--- Task material Enclosed Below ---

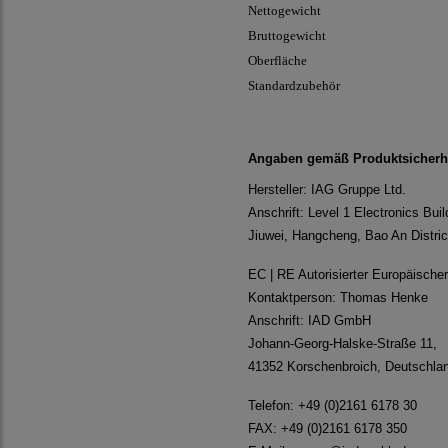
Nettogewicht
Bruttogewicht
Oberfläche
Standardzubehör
Angaben gemäß Produktsicherh
Hersteller: IAG Gruppe Ltd.
Anschrift: Level 1 Electronics Buil
Jiuwei, Hangcheng, Bao An Distri
EC | RE Autorisierter Europäische
Kontaktperson: Thomas Henke
Anschrift: IAD GmbH
Johann-Georg-Halske-Straße 11,
41352 Korschenbroich, Deutschla
Telefon: +49 (0)2161 6178 30
FAX: +49 (0)2161 6178 350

--- End of Enclosed Task material ---

→ **The problem**
Throughout the data above, report every line that contains the string "Anschrift".

→ **Your response**
Anschrift: Level 1 Electronics Buil
Anschrift: IAD GmbH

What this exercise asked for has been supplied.